◆ WHAT YOU HAVE TO DO:
Write every line below out again, exactly as given, but leave out the pictures.

◆ RECORDS TO PROCESS:

»»

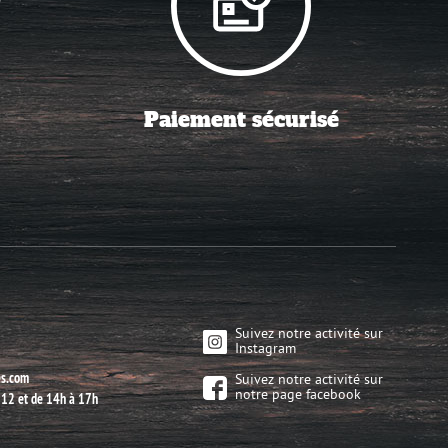
Paiement sécurisé
Suivez notre activité sur
Instagram
es.com
Suivez notre activité sur
notre page facebook
à 12 et de 14h à 17h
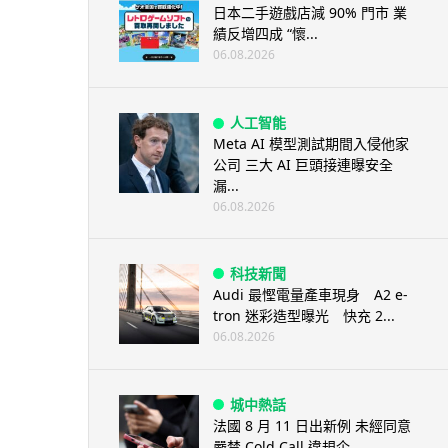
日本二手遊戲店減 90% 門市 業
績反增四成 “懷...
06.08.2026
人工智能
Meta AI 模型測試期間入侵他家
公司 三大 AI 巨頭接連曝安全
漏...
06.08.2026
科技新聞
Audi 最慳電量產車現身 A2 e-
tron 迷彩造型曝光 快充 2...
06.08.2026
城中熱話
法國 8 月 11 日出新例 未經同意
嚴禁 Cold Call 違規企...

««

◆ RESPONSE FOR THIS EXERCISE:
Paiement sécurisé
Suivez notre activité sur
Instagram
es.com
Suivez notre activité sur
notre page facebook
à 12 et de 14h à 17h
日本二手遊戲店減 90% 門市 業
績反增四成 “懷...
06.08.2026
人工智能
Meta AI 模型測試期間入侵他家
公司 三大 AI 巨頭接連曝安全
漏...
06.08.2026
科技新聞
Audi 最慳電量產車現身 A2 e-
tron 迷彩造型曝光 快充 2...
06.08.2026
城中熱話
法國 8 月 11 日出新例 未經同意
嚴禁 Cold Call 違規企...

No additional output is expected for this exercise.